When he thought they were close enough, Roger keyed the little radio that had been so helpful all through their ordeal. They didn't have much range, but he hoped he could contact the outer guard post on this road now. The static at first was discouraging, and he wondered how much life was left in the batteries, but suddenly he heard the challenge of the guard, and gave the proper countersign with a full heart and lifting spirits.

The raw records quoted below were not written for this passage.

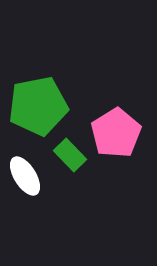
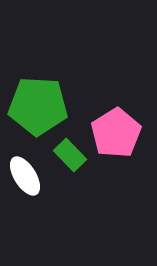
green pentagon: rotated 14 degrees clockwise
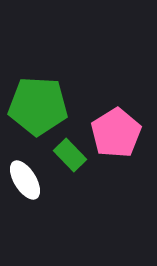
white ellipse: moved 4 px down
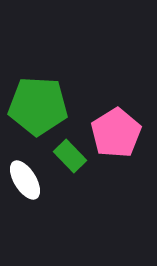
green rectangle: moved 1 px down
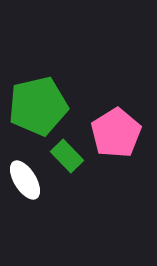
green pentagon: rotated 16 degrees counterclockwise
green rectangle: moved 3 px left
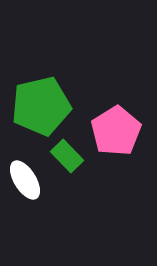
green pentagon: moved 3 px right
pink pentagon: moved 2 px up
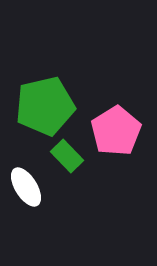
green pentagon: moved 4 px right
white ellipse: moved 1 px right, 7 px down
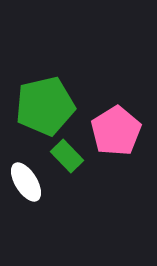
white ellipse: moved 5 px up
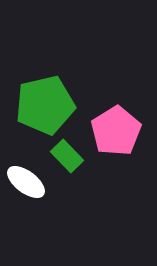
green pentagon: moved 1 px up
white ellipse: rotated 21 degrees counterclockwise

The common room was soon truly packed full when they finally pulled in. Never mind that it was after midnight and the travelers were weary. There were hugs and tears and stories told until Betty, with Roger's arm around her, insisted they all go to bed and take it up again in the morning. Jeff, with Maria at his side, occupied the small hospital room in one of the cabins, and Charlie led Cathy, carrying the baby, to their cabin. The sleepy boys were carried by other women, and soon deposited in the bunk beds their father had made for them. The little crib that had been built for Jackie received Angel, and when the lights were finally extinguished, Cathy clung to him with the first real tears in many days. But this time they were tears of relief and joy. The sorrow was there, and would never totally depart, but now there was room for peace and joy as well.
This is fiction. Any resemblance to actual people or places is purely unintentional.
It is a work in progress and may change or be published later.